The reason given behind increasing this collaboration was varied; from improving opportunities for re-use and the sharing of best practices; to the opportunity to tackle and solve societal problems that crossed Departmental scope.
So what is stopping this sharing and join up from happening?
Several years ago, when GDS; agile and the Government Service Standards were still new, there were multiple community managers; who were committed to encouraging the sharing of ideas and ways of working across teams and departments. They were responsible for ensuring that teams were sharing what they were doing; encouraging people to work in the open.
Sadly, as time has moved on, only one such full time community manager remains. As organisations have got more ‘mature’ in their agile delivery; the feeling seems to be that having full time community managers is no longer necessary. There are no longer people who have the responsibility for ensuring sharing happens across teams and departments; and it’s hard to identify who has the accountability for encouraging re-use etc.
When I was a GDS Transformation lead and a Lead Standards Assessor; one thing I’d always do when working with teams and Departments would be too look out for any teams working on similar products and services, and take the time to introduce them and encourage them to join up and share their ideas, best practices and lessons learnt. This only worked because at the time the community was relatively small, and it was easier to track which teams and departments were working on what. Now a days; there are so many teams working on things; and the pool of assessors is so vast; it’s very hard to know who is working on what, in order to spot opportunities for collaboration or sharing.
The UK is often is often considered one of the ‘front runners’ in terms of government digital transformation; but this isn’t because we’re necessary the best at it, but because we’ve also been the best at documenting and sharing what we’ve been doing, through our blogs, articles and talks.
Sadly the other difference teams face now, is the importance Senior Leaders place on the sharing of best practice and encouraging re-use. The fear of talking about failure, or risk, is still very high. As more pressure gets placed on departmental budgets, it’s become harder to make space to allow collaboration; cross-government communities have been defunded; it’s become harder to get approval to get cross-departmental initiatives signed off and delivered.
Currently, the collaboration and sharing of ideas and best practices is down to the passion and commitment of the people in our communities; dedicated and passionate people who go above and beyond to help people and teams join up. But this can only last so long, before these passionate people burn out and give up.
How do we get better at sharing?
There were multiple ideas discussed yesterday, from pushing for community managers and leads to be fully funded again; investing in Cross-Gov Directorates that give a named contact for all products/services; and content designers/ comms managers working with teams to help them distill their messages to make it more concise and findable.
One other idea that occurred to me yesterday is how we all use our personal training and development time; all good organisations; public and private; give their people time and budget for their own development. When we think about how we use that time and budget; we tend to focus on training courses; or attending talks or conferences that will help our personal development; but what if we could make better use of that time? Could we use that time and that funding to join up and collaborate on initiatives that could allow us to solve problems holistically?

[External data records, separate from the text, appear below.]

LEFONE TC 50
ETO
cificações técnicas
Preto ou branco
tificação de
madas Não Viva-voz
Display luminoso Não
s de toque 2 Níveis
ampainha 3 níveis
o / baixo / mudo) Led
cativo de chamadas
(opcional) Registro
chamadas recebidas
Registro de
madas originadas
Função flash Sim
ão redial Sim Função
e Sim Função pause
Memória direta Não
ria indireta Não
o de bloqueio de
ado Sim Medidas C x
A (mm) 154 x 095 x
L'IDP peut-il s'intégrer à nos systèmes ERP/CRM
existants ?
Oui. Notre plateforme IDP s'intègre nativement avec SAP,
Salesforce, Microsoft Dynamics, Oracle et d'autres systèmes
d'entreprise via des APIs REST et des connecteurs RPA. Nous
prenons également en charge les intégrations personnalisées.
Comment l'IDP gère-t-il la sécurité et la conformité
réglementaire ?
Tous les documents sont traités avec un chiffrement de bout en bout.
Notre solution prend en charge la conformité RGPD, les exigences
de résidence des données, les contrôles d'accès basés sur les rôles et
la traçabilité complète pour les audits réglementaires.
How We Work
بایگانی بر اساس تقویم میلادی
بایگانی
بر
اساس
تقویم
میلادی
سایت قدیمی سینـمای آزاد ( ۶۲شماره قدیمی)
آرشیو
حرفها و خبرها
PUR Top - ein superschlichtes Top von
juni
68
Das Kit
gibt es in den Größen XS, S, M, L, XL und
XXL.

We’ve gotten much better at shaping the products and services we deliver to ensure we’re solving problems for users holistically; considering the end to end value chain; but we’re still (for the most part) working within Departmental constraints.
There have been a few products and services that we have delivered; “Tell us Once” being a prime example of this; where we have delivered products and services across departmental boundaries. These kind of initiatives are prime examples of what we can achieve when we utilise a human centred approach to ‘system thinking‘.
Denmark, for example, has a highly devolved public sector; which had previously stymied innovation. As such they have recently embraced ‘system thinking’; in order to improve their approach to innovation; Introducing a new funding model as well as Innovation Hubs; that allow multilateral approaches to be funded, and support their development.
This new funding model, and the creation of their Innovation Hubs allows them to focus on bottom-up, citizen-focused innovation efforts paired with strategic direction and supports from the centre; they can ensure their efforts support both immediate needs and complex, long-term challenges. Creating both the physical and virtual time and space to being solving societal problems outside of the constraints caused by departmental budgetary silos.
So, have you any thoughts on how can we encourage and support cross government initiatives closer to home; to ensure we’re solving societal problems holistically and overcoming departmental boundaries?